Israël réveillé en sursaut par le discours plus virulent des partisans de Netanyahu

Israël réveillé en sursaut par le discours plus virulent des partisans de Netanyahu
  • La semaine dernière, deux pièces politiques se sont jouées simultanément, à quelques rues d’intervalle, dans la ville de Jérusalem
  • La première semaine du procès de M. Netanyahu fut aussi intéressante qu’inquiétante

Sur la scène politique israélienne, les rebondissements dramatiques ne font jamais défaut. Cependant, au moment où une grande partie du pays était encore dans l’émotion des célébrations de la Pâque juive, la semaine dernière, deux pièces politiques se sont jouées simultanément, à quelques rues d’intervalle, dans la ville de Jérusalem.

Dans l'une de ces rues, un cortège de membres de la Knesset se dirigeait vers la résidence du président israélien. Chacun d’entre eux représentait son parti et réclamait la nomination de Reuven Rivlin au poste de Premier ministre désigné dans le but de former une coalition.

L'autre pièce concernait la première phase du procès pour corruption du Premier ministre, Benjamin Netanyahu, poursuivi pour des affaires de corruption, de fraude et d'abus de confiance. Si elles sont confirmées, ces accusations risquent de le conduire en prison. Bien que distinctes, ces deux pièces sont étroitement liées et pourraient avoir une incidence extrêmement lourde sur l'avenir du système politique, de la société et de la nature même de la démocratie israélienne.

La première semaine du procès de M. Netanyahu fut aussi intéressante qu’inquiétante. En effet, dans le tribunal de district de Jérusalem, dès les premiers débats, la chorégraphie présentée et le discours d'ouverture prononcé par la procureure principale, Liat Ben-Ari, avaient de quoi faire peur. Vint ensuite la déposition de l'un des témoins vedettes de l'accusation, Ilan Yeshua, ancien PDG de Walla, un site d'information réputé. Tous deux ont fait état de ce qu’on suppose être un réseau de relations corrompues entre Netanyahou et les propriétaires de Walla, Iris et Shaul Elovitch.

Cette affaire, qui fut baptisée «affaire 4000», n’est que l'une des trois accusations de corruption auxquelles Netanyahou se trouve confronté.
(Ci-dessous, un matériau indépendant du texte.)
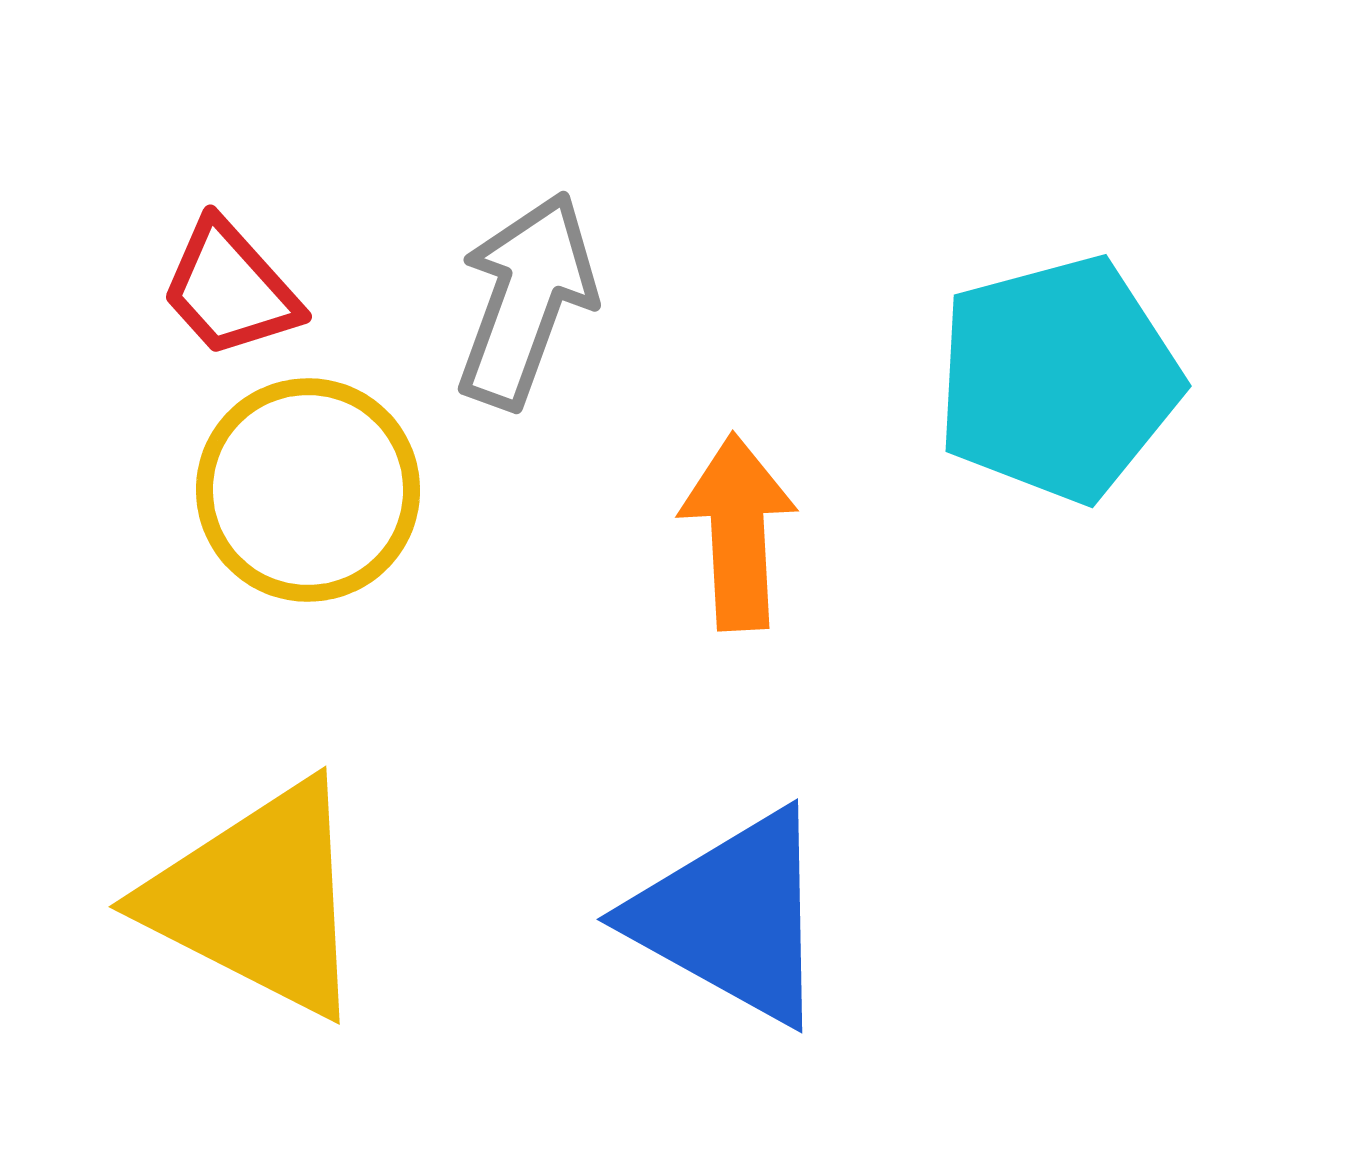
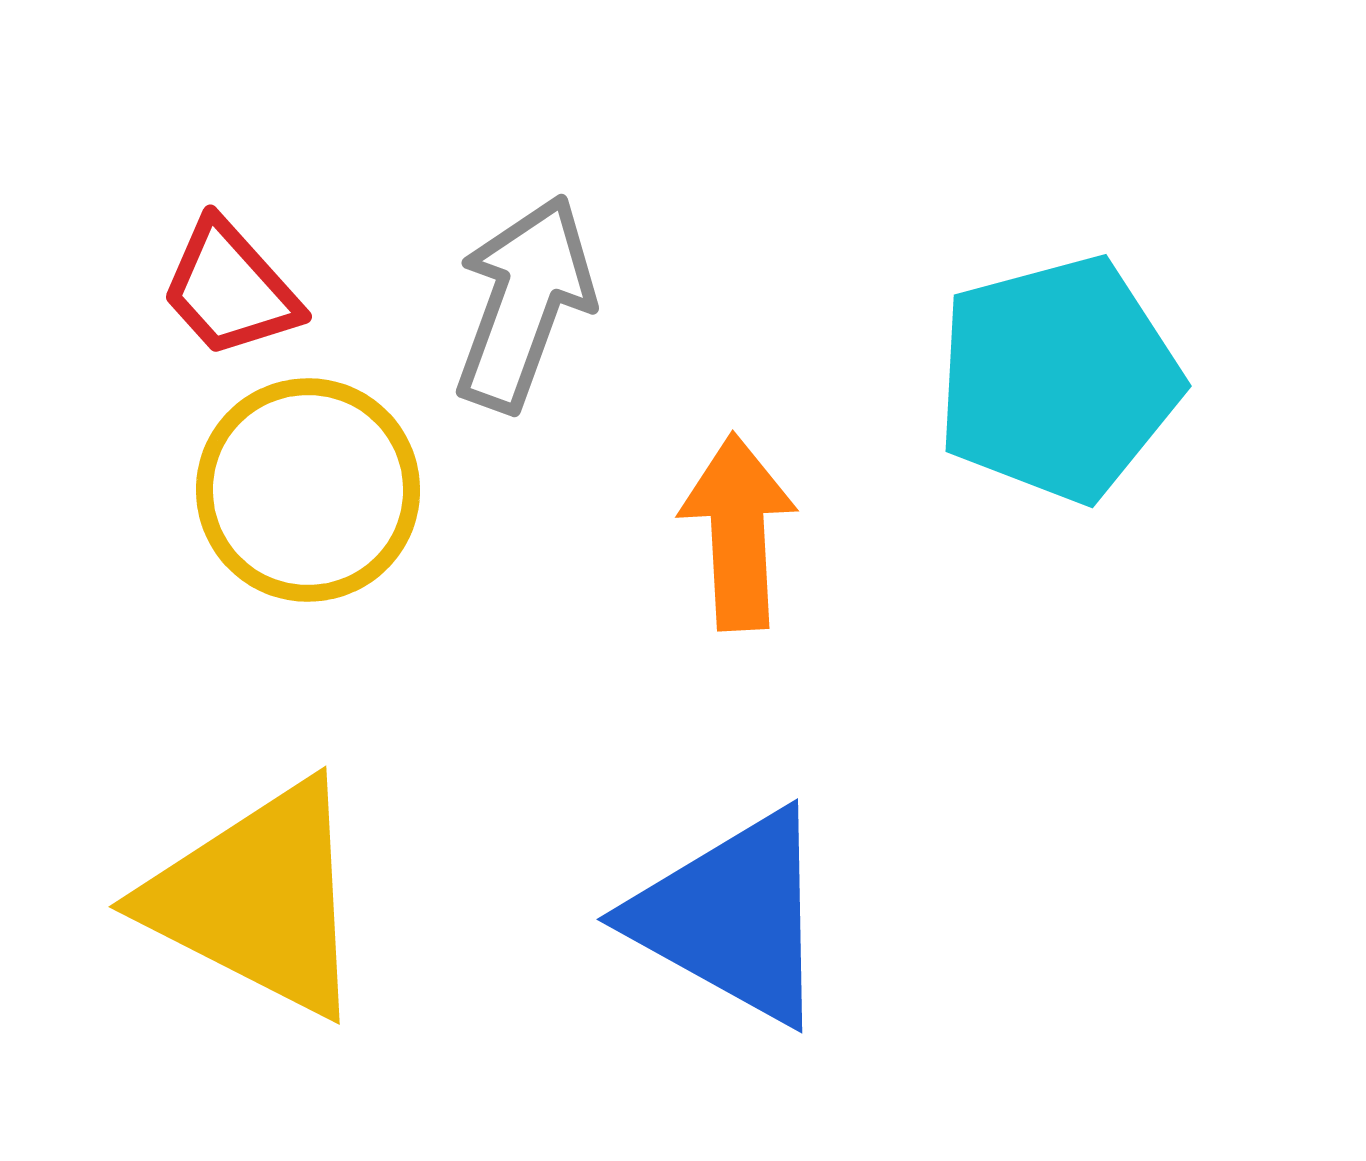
gray arrow: moved 2 px left, 3 px down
Son procès ne fait que commencer et, certes, comme toute personne accusée, le Premier ministre israélien a droit à la présomption d'innocence. Mais il a profité, tout au long de la procédure judiciaire, d'une série de privilèges qui ne furent accordés à aucun autre suspect, encore moins à une personne soupçonnée de délits aussi lourds.

Pourtant, en proférant des menaces vis-à-vis des procureurs et des juges, M. Netanyahu et sa cabale politique adoptent le comportement d’une organisation criminelle et non de représentants élus dont la mission est de faire respecter la loi et l'ordre. Cette affaire est loin d'être un procès ordinaire. Que l'on soit un fervent partisan ou un opposant acharné de Netanyahu, le fait de voir le dirigeant israélien sur le banc des accusés est une épreuve douloureuse pour tout le pays.
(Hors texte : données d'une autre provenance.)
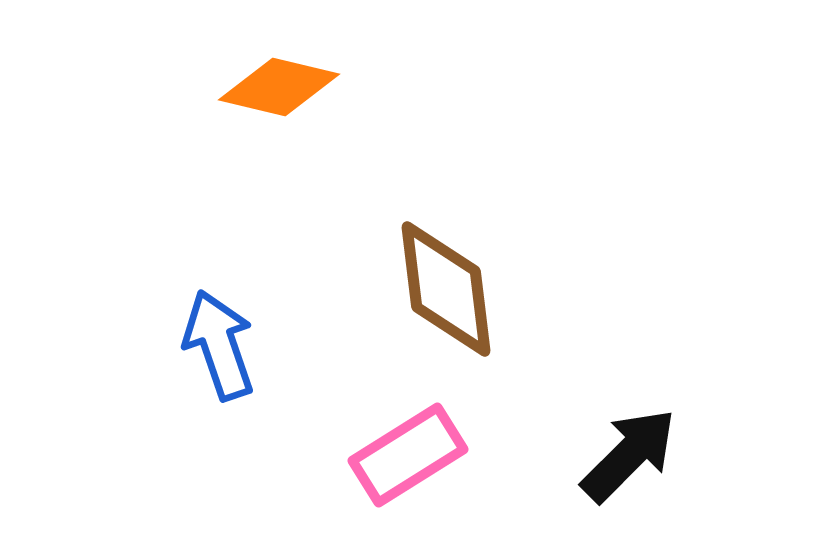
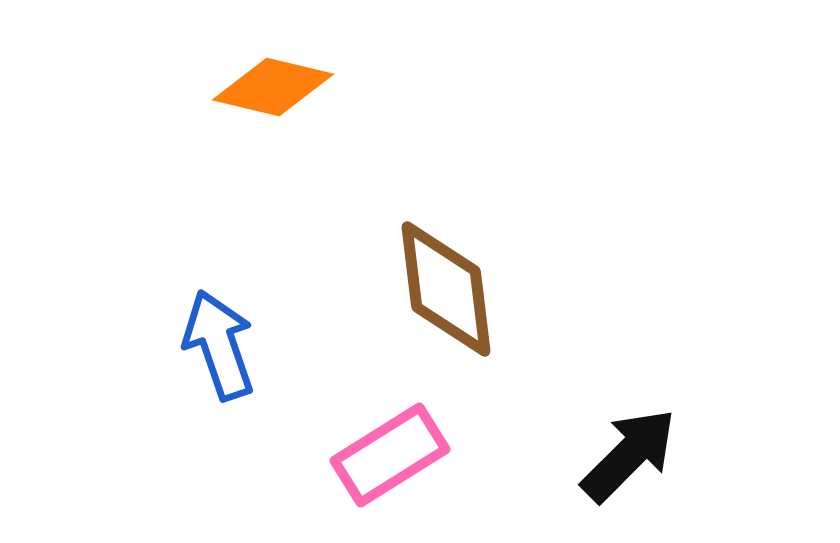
orange diamond: moved 6 px left
pink rectangle: moved 18 px left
Même si, d’habitude, on espère que tous ceux qui sont accusés d'un crime pourront bénéficier d’un procès équitable, le comportement de Netanyahou, à l'intérieur comme à l'extérieur de la Cour, ne lui vaut aucune compassion, et moins encore le désir de le voir au pouvoir, ne serait-ce qu’une journée de plus.

La procureure Ben-Ari semblait tout à fait convaincue de la culpabilité de Netanyahu. Elle a exposé dans le détail comment le Premier ministre, élu par le peuple afin de servir au mieux ses intérêts, a préféré aider l'entreprise familiale Elovitch à conclure des accords à hauteur de plusieurs centaines de millions de shekels (1 shekel = 0,25 euro) en échange d’une couverture avantageuse sur son site d'information en ligne.

Si ces propos renferment une part de vérité, même infime, ils ont de quoi alerter quiconque se soucie de la liberté et de l'objectivité des médias. Liat Ben-Ari a explicitement déclaré devant les juges: «La relation entre Netanyahu et les (co)accusés était devenue une devise, une chose que l'on pouvait échanger... Cette devise était susceptible de fausser le jugement d'un employé du service public.»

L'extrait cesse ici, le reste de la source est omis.